For the record: I have verified that the system can boot even with one drive physically removed.
mdadm arrays now start as soon as possible in a state called auto-read-only. This state will not dirty the array unless the filesystem above initiates a write. In this way, we keep the array clean until the last possible minute, and if no final drives have shown up by the time the file system finally starts issuing writes, then we go ahead and switch to read-write mode and treat the array as degraded. As a practical matter, since udev processes events sequentially during boot up, we generally have all of our devices before the filesystem ever writes to the device (this is because the queued up device events are generally before the queued up filesystem available udev event, although this behavior is not guaranteed). However, in the event that the device goes live before all devices are present, and you want to minimize resync time, then I suggest you add a bitmap to the device as that will limit resyncs to just those sections of drives that were dirtied prior to the drive being readded. This can reduce resync times from days on huge arrays to just minutes. It does, however, come at the cost of some small overhead and latency on write requests.
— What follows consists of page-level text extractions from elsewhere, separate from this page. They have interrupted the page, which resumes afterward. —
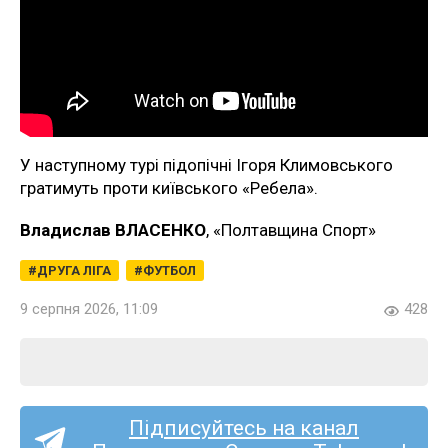
У наступному турі підопічні Ігоря Климовського
гратимуть проти київського «Ребела».
Владислав ВЛАСЕНКО
, «Полтавщина Спорт»
ДРУГА ЛІГА
ФУТБОЛ
9 серпня 2026, 11:09
428
Підписуйтесь на канал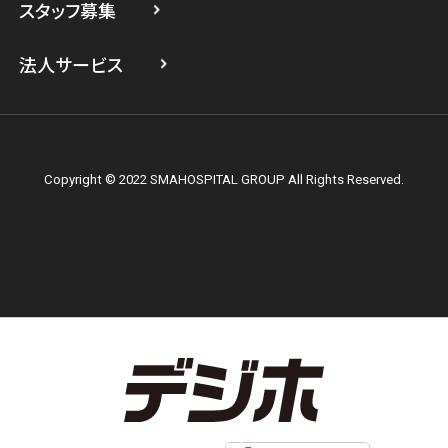
スタッフ募集
スマホスピタル テルル上大岡
法人サービス
Copyright © 2022 SMAHOSPITAL GROUP All Rights Reserved.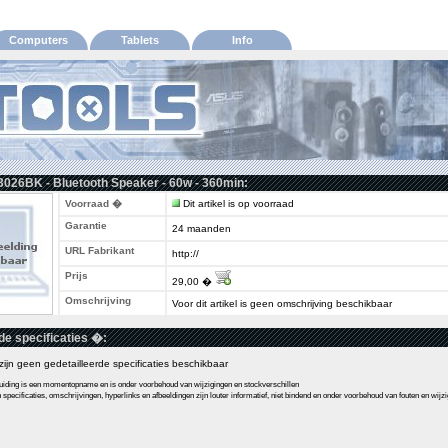
Computers
Tablets
Info
026BK - Bluetooth Speaker - 60w - 360min:
Voorraad �
Dit artikel is op voorraad
Garantie
24 maanden
URL Fabrikant
http://
Prijs
29,00 �
Omschrijving
Voor dit artikel is geen omschrijving beschikbaar
de specificaties �:
l zijn geen gedetailleerde specificaties beschikbaar
ding is een momentopname en is onder voorbehoud van wijzigingen en stockverschillen
pecificaties, omschrijvingen, hyperlinks en afbeeldingen zijn louter informatief, niet bindend en onder voorbehoud van fouten en wijz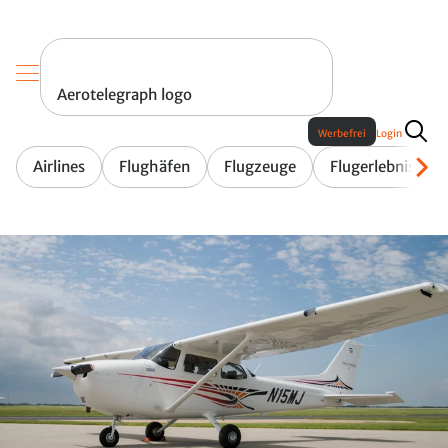
Aerotelegraph logo
Werbefrei
Login
Airlines
Flughäfen
Flugzeuge
Flugerlebnis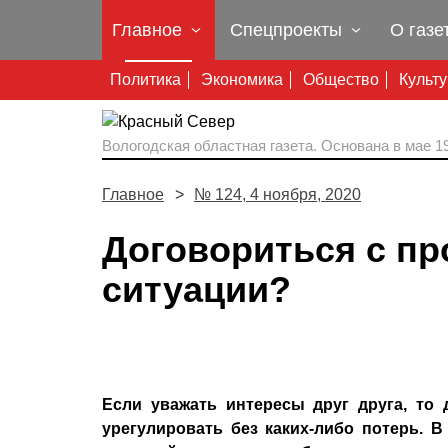
Главное
Спецпроекты
О газе
Политика
Экономика
Общество
Культ
Вологодская областная газета.
Основана в мае 19
Главное
№ 124, 4 ноября, 2020
Договориться с п
ситуации?
Если уважать интересы друг друга, то
урегулировать без каких-либо потерь. 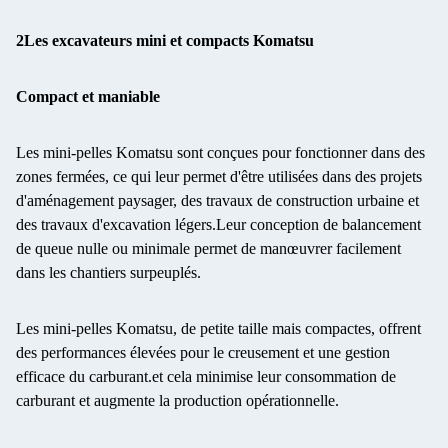
2Les excavateurs mini et compacts Komatsu
Compact et maniable
Les mini-pelles Komatsu sont conçues pour fonctionner dans des
zones fermées, ce qui leur permet d'être utilisées dans des projets
d'aménagement paysager, des travaux de construction urbaine et
des travaux d'excavation légers.Leur conception de balancement
de queue nulle ou minimale permet de manœuvrer facilement
dans les chantiers surpeuplés.
Les mini-pelles Komatsu, de petite taille mais compactes, offrent
des performances élevées pour le creusement et une gestion
efficace du carburant.et cela minimise leur consommation de
carburant et augmente la production opérationnelle.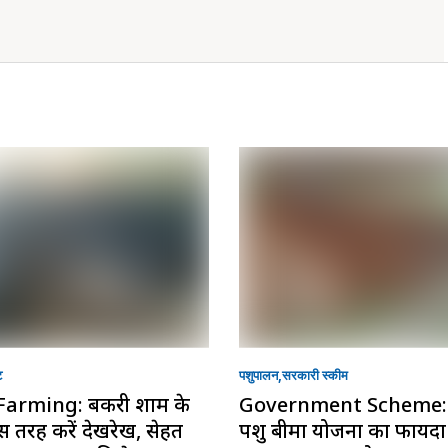
ट
पशुपालन
सरकारी स्की‍म
Farming: बकरी शाम के
Government Scheme: 
 तरह करें देखरेख, सेहत
पशु बीमा योजना का फायद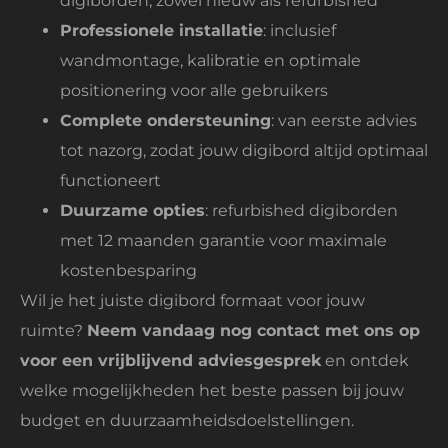
digiborden, zowel nieuw als refurbished
Professionele installatie
: inclusief
wandmontage, kalibratie en optimale
positionering voor alle gebruikers
Complete ondersteuning
: van eerste advies
tot nazorg, zodat jouw digibord altijd optimaal
functioneert
Duurzame opties
: refurbished digiborden
met 12 maanden garantie voor maximale
kostenbesparing
Wil je het juiste digibord formaat voor jouw
ruimte?
Neem vandaag nog contact met ons op
voor een vrijblijvend adviesgesprek
en ontdek
welke mogelijkheden het beste passen bij jouw
budget en duurzaamheidsdoelstellingen.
dracut-013-19.fc16 has been pushed to the Fedora 16 stable repository. If problems still persist, please make note of it in this bug report.
This fix as currently implemented is NOT SAFE. I just had an array failure because of this -- dracut brought up the array with 3 drives (insufficient for making the disk operate, as this is a RAID-6 with 6 drives) and now the kernel refuse to load the rest of the drives as their serial numbers don't match. mdadm --assemble --force seems to work, and I'm hoping for minimal loss of actual content, but in effect this "fix" has promoted a boot failure into a data loss event.
There should be no data loss, but there also shouldn't have been an event counter update. Can you elaborate on dracut bringing the raid array up with three devices please? What happened afterwards, did the machine attempt to continue booting up, was it power cycled, how did you end up getting to the point that the drives no longer saw each other as in sync? If you could relay the entire sequence of events, starting from the last time the machine was shut down until you issued the --assemble --force, that would be most helpful.
This is what I *know* of the sequence: - The machine went down for a kernel update on Feb 4. - The machine never came back on. I incorrectly guessed that this was due to an SELinux relabel. - I didn't have a console on the machine, so I reset it after about 24 hours. - When it didn't come back online after several hours, I attached a monitor, and found that it was sitting at the dracut shell, with three drives pulled into /dev/md1 and /dev/md3. Oddly enough /dev/md2 (on the same drives) was correctly assembled.